Starting out on your own can be a great feeling – it usually means that your venture has been successful enough to support you! That is awesome. However, being self employed presents a different set of challenges compared to working for a company, especially when it comes to financial matters. Most employers provide a lot of benefits for their employees beyond a paycheck, and if you’re moving to self-employment, you’re going to have to figure these things out on your own.
Most people get their health insurance and other insurance products through their employers. In fact, this is going to be just about mandatory once Obamacare takes effect. However, if you’re self employed or thinking about it, you’re going to need to look for private healthcare options for your insurance.
Most insurance companies offer individual and family policies that anyone can buy directly; however, they are expensive and can be confusing. Since you are buying directly, you have to make all the choices when it comes to deductible, co-payments, out of pocket maximums, and what exactly will be covered. And every choice can change the cost of the policy.
However, if you’re self employed, you may be able to get a group policy elsewhere – maybe your local chamber of commerce, or maybe there is a trade group in your sector that offers insurance. Regardless, you will still need to budget for these expenses out of pocket. And then, don’t forget to think about dental and vision coverage if you will need it. Those can be additional out of pocket expenses as well.

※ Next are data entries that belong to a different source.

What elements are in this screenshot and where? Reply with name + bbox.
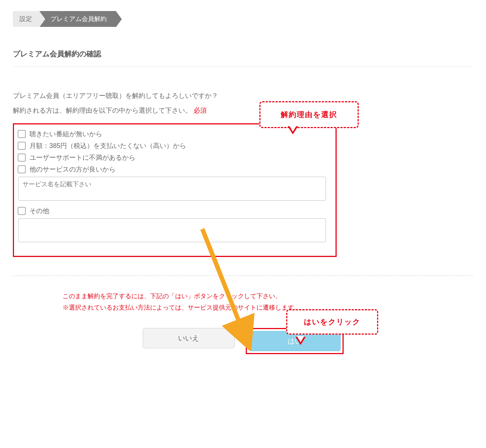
description-line-2: 解約される方は、解約理由を以下の中から選択して下さい。 必須 [13, 103, 473, 118]
breadcrumb-settings[interactable]: 設定 [13, 11, 39, 27]
reason-label-3: 他のサービスの方が良いから [29, 165, 116, 174]
reason-row-2: ユーザーサポートに不満があるから [18, 152, 332, 163]
checkbox-no-program[interactable] [18, 130, 26, 138]
annotation-click-yes-wrap: はいをクリック [286, 309, 378, 335]
reason-label-0: 聴きたい番組が無いから [29, 130, 102, 138]
notice-line-2: ※選択されているお支払い方法によっては、サービス提供元のサイトに遷移します。 [63, 302, 473, 314]
notice-text: このまま解約を完了するには、下記の「はい」ボタンをクリックして下さい。 ※選択さ… [13, 291, 473, 313]
confirmation-text: プレミアム会員（エリアフリー聴取）を解約してもよろしいですか？ 解約される方は、… [13, 89, 473, 118]
description-line-1: プレミアム会員（エリアフリー聴取）を解約してもよろしいですか？ [13, 89, 473, 103]
reason-label-1: 月額：385円（税込）を支払いたくない（高い）から [29, 141, 186, 150]
other-reason-input[interactable] [18, 218, 326, 242]
reason-label-4: その他 [29, 207, 49, 215]
reason-row-4: その他 [18, 205, 332, 217]
page-title: プレミアム会員解約の確認 [13, 49, 473, 59]
notice-line-1: このまま解約を完了するには、下記の「はい」ボタンをクリックして下さい。 [63, 291, 473, 302]
page-container: 設定 プレミアム会員解約 プレミアム会員解約の確認 プレミアム会員（エリアフリー… [0, 0, 486, 365]
no-button[interactable]: いいえ [143, 328, 235, 348]
checkbox-other[interactable] [18, 207, 26, 215]
breadcrumb-cancel-premium: プレミアム会員解約 [39, 11, 116, 27]
required-label: 必須 [194, 107, 207, 114]
breadcrumb: 設定 プレミアム会員解約 [13, 11, 473, 27]
reason-row-3: 他のサービスの方が良いから [18, 163, 332, 175]
checkbox-price[interactable] [18, 142, 26, 150]
divider [13, 66, 473, 67]
button-row: いいえ はい [13, 328, 473, 354]
annotation-select-reason: 解約理由を選択 [259, 101, 359, 128]
annotation-click-yes: はいをクリック [286, 309, 378, 335]
dotted-divider [13, 275, 473, 276]
reason-selection-box: 聴きたい番組が無いから 月額：385円（税込）を支払いたくない（高い）から ユー… [13, 123, 337, 257]
checkbox-other-service[interactable] [18, 165, 26, 173]
checkbox-support[interactable] [18, 154, 26, 162]
reason-row-0: 聴きたい番組が無いから [18, 128, 332, 140]
reason-label-2: ユーザーサポートに不満があるから [29, 153, 135, 162]
service-name-input[interactable] [18, 177, 326, 201]
reason-row-1: 月額：385円（税込）を支払いたくない（高い）から [18, 140, 332, 152]
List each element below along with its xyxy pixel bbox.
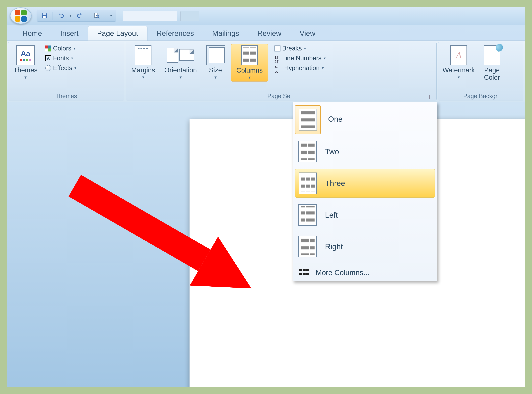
columns-dropdown: One Two Three Left Right More Columns... xyxy=(293,102,437,281)
undo-dropdown-caret[interactable]: ▾ xyxy=(69,14,71,18)
save-icon[interactable] xyxy=(41,12,48,19)
ribbon-tab-bar: Home Insert Page Layout References Maili… xyxy=(7,25,525,41)
orientation-icon xyxy=(167,48,194,62)
watermark-icon: A xyxy=(450,45,467,65)
two-column-icon xyxy=(298,141,317,162)
group-label-page-setup: Page Se xyxy=(128,92,429,100)
fonts-icon: A xyxy=(45,55,51,61)
svg-line-5 xyxy=(99,18,99,18)
word-window: ▾ ▾ Home Insert Page Layout References M… xyxy=(7,7,525,387)
orientation-button[interactable]: Orientation▾ xyxy=(161,44,200,81)
office-button[interactable] xyxy=(10,7,32,24)
columns-option-one[interactable] xyxy=(295,105,321,134)
page-setup-dialog-launcher[interactable] xyxy=(429,95,433,99)
group-themes: Aa Themes ▾ Colors▾ AFonts▾ Effects▾ The… xyxy=(8,42,124,100)
themes-button[interactable]: Aa Themes ▾ xyxy=(11,44,40,81)
columns-option-right[interactable]: Right xyxy=(295,233,435,261)
group-page-setup: Margins▾ Orientation▾ Size▾ Columns▾ Bre… xyxy=(126,42,436,100)
margins-button[interactable]: Margins▾ xyxy=(128,44,158,81)
group-label-page-background: Page Backgr xyxy=(440,92,520,100)
one-column-icon xyxy=(299,109,317,130)
effects-icon xyxy=(45,65,51,71)
page-color-icon xyxy=(484,45,500,65)
margins-icon xyxy=(135,45,151,65)
page-color-button[interactable]: Page Color xyxy=(480,44,504,82)
print-preview-icon[interactable] xyxy=(93,12,100,19)
effects-button[interactable]: Effects▾ xyxy=(44,63,78,73)
hyphenation-icon: a-bc xyxy=(275,65,282,71)
tab-references[interactable]: References xyxy=(148,26,203,41)
size-button[interactable]: Size▾ xyxy=(203,44,228,81)
columns-button[interactable]: Columns▾ xyxy=(231,44,268,82)
quick-access-toolbar: ▾ ▾ xyxy=(37,10,116,22)
svg-rect-2 xyxy=(43,16,46,18)
secondary-tab xyxy=(180,11,199,21)
tab-page-layout[interactable]: Page Layout xyxy=(88,26,147,41)
tab-home[interactable]: Home xyxy=(13,26,51,41)
columns-icon xyxy=(241,45,258,65)
group-page-background: A Watermark▾ Page Color Page Backgr xyxy=(438,42,523,100)
themes-icon: Aa xyxy=(16,45,35,65)
columns-option-two[interactable]: Two xyxy=(295,137,435,166)
columns-option-left[interactable]: Left xyxy=(295,201,435,229)
tab-mailings[interactable]: Mailings xyxy=(203,26,248,41)
document-title-area xyxy=(123,11,177,21)
redo-icon[interactable] xyxy=(76,12,83,19)
colors-button[interactable]: Colors▾ xyxy=(44,44,78,53)
title-bar: ▾ ▾ xyxy=(7,7,525,25)
tab-insert[interactable]: Insert xyxy=(51,26,88,41)
ribbon: Aa Themes ▾ Colors▾ AFonts▾ Effects▾ The… xyxy=(7,41,525,102)
columns-option-three[interactable]: Three xyxy=(295,169,435,197)
undo-icon[interactable] xyxy=(58,12,64,19)
breaks-icon xyxy=(275,46,281,52)
tab-review[interactable]: Review xyxy=(248,26,290,41)
columns-one-label: One xyxy=(328,115,342,123)
office-logo-icon xyxy=(15,10,27,22)
line-numbers-button[interactable]: 1¶2¶Line Numbers▾ xyxy=(273,54,327,63)
group-label-themes: Themes xyxy=(11,92,122,100)
instruction-arrow xyxy=(37,163,303,313)
hyphenation-button[interactable]: a-bcHyphenation▾ xyxy=(273,63,327,73)
size-icon xyxy=(206,45,225,65)
fonts-button[interactable]: AFonts▾ xyxy=(44,54,78,63)
line-numbers-icon: 1¶2¶ xyxy=(275,55,281,61)
colors-icon xyxy=(45,46,51,52)
tab-view[interactable]: View xyxy=(290,26,325,41)
svg-rect-6 xyxy=(69,175,210,271)
breaks-button[interactable]: Breaks▾ xyxy=(273,44,327,53)
watermark-button[interactable]: A Watermark▾ xyxy=(440,44,477,81)
svg-rect-1 xyxy=(43,13,46,15)
qat-customize-caret[interactable]: ▾ xyxy=(110,14,112,18)
more-columns-button[interactable]: More Columns... xyxy=(295,264,435,281)
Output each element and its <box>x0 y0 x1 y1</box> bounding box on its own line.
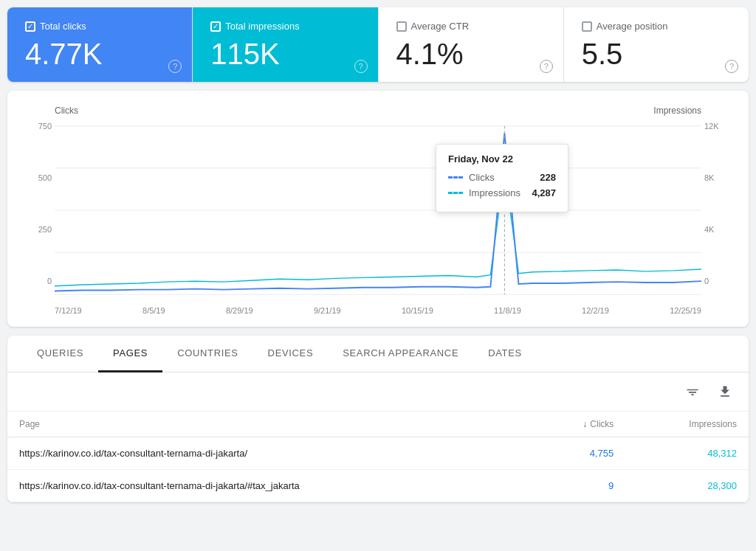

Finally, many people get their disability and life insurance through their employers as well. If your family or business counts on you personally for survival, you will need to make sure that they are protected should anything happen to you. Make sure that you carry enough insurance to cover thing. You don’t want to be the sole earner of your business, and then become disabled or die, and leave nobody to support your family.
Also, most people in the United States get their retirement taken care of by their employer. Yes, there are other options, such as IRAs, but most people still depend on pensions and 401ks. If you are going to be self-employed, you need to figure out what you are going to do to save for retirement. You need to budget for it, and you need to make sure that you are actually doing it. Also, don’t forget that your employer usually matches 401k contributions, so that if you contribute the same as you used to, you will be shorting yourself.
There are many different vehicles for self-employed individuals to save for retirement, so this may also be an area where you want to get professional advice to make sure that you are maximizing your retirement benefits while at the same time minimizing any potential tax liabilities. Online Calculators as well as a professional advisor can help you plan for this appropriately.